(AVAILABLE DATA begins)
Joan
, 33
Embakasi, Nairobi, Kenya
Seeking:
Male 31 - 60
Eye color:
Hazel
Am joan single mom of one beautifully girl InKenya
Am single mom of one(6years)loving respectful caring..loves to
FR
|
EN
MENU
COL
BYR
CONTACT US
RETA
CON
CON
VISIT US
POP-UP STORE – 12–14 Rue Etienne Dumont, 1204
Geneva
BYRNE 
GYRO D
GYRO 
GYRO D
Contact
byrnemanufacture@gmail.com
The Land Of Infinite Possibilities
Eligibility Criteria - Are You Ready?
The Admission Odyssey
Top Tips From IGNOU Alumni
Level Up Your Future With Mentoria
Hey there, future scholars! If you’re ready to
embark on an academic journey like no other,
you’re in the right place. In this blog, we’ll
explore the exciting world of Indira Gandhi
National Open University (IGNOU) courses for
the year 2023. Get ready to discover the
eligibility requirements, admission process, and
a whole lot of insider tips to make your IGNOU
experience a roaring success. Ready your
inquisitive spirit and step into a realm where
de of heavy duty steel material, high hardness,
(AVAILABLE DATA ends)
(AVAILABLE DATA begins)
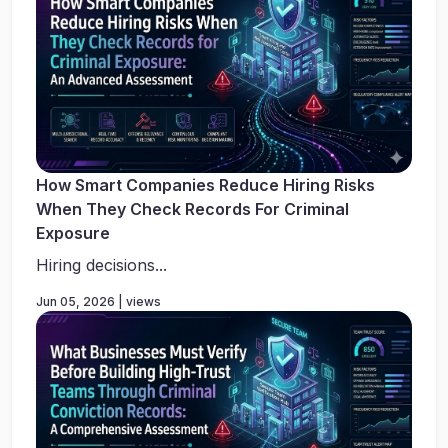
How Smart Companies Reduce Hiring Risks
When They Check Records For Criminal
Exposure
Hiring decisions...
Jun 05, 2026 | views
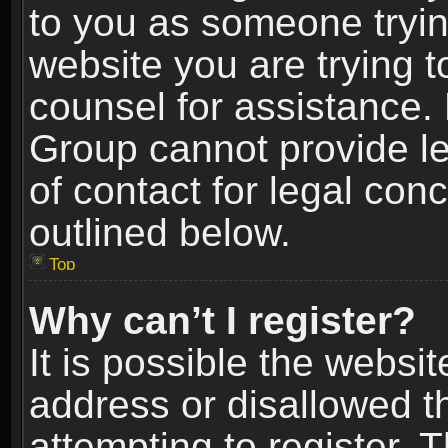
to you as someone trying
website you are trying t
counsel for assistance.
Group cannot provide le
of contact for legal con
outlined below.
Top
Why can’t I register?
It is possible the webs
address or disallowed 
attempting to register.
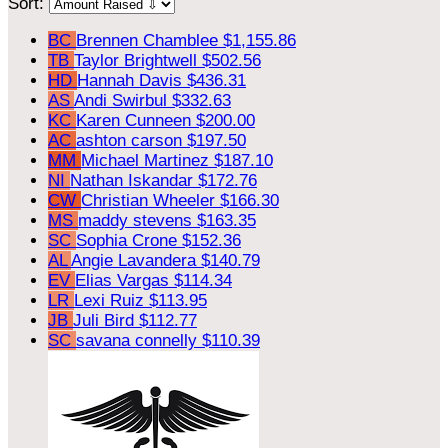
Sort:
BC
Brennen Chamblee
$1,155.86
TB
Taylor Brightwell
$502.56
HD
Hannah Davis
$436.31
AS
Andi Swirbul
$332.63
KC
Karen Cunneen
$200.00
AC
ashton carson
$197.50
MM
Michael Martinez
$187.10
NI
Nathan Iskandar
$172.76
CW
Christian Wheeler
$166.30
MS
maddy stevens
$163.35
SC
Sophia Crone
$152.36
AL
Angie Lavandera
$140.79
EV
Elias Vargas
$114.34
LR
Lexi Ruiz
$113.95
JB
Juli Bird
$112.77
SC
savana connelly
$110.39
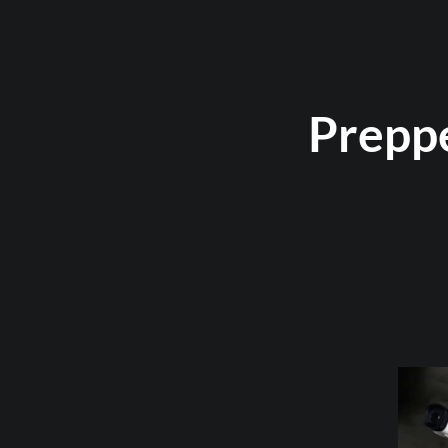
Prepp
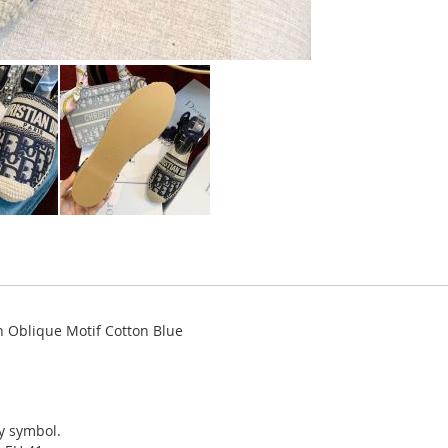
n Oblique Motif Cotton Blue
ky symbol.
(AVAILABLE DATA ends)
(AVAILABLE DATA begins)
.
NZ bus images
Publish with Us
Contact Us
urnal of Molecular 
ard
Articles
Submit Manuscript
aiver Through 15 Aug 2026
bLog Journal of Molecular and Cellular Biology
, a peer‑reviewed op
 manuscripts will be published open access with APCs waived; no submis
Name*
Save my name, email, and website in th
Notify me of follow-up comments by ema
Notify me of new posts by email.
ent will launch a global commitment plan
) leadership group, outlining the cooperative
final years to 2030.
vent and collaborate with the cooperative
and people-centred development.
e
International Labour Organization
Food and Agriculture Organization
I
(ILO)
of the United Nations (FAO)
(AVAILABLE DATA ends)
EXERCISE DIRECTIONS: Look through the data above and return exactly the lines from the one that contains "Publish with Us" to the one that contains "of the United Nations (FAO)", inclusive, with nothing else.

SOLVED EXERCISE:
Publish with Us
Contact Us
urnal of Molecular 
ard
Articles
Submit Manuscript
aiver Through 15 Aug 2026
bLog Journal of Molecular and Cellular Biology
, a peer‑reviewed op
 manuscripts will be published open access with APCs waived; no submis
Name*
Save my name, email, and website in th
Notify me of follow-up comments by ema
Notify me of new posts by email.
ent will launch a global commitment plan
) leadership group, outlining the cooperative
final years to 2030.
vent and collaborate with the cooperative
and people-centred development.
e
International Labour Organization
Food and Agriculture Organization
I
(ILO)
of the United Nations (FAO)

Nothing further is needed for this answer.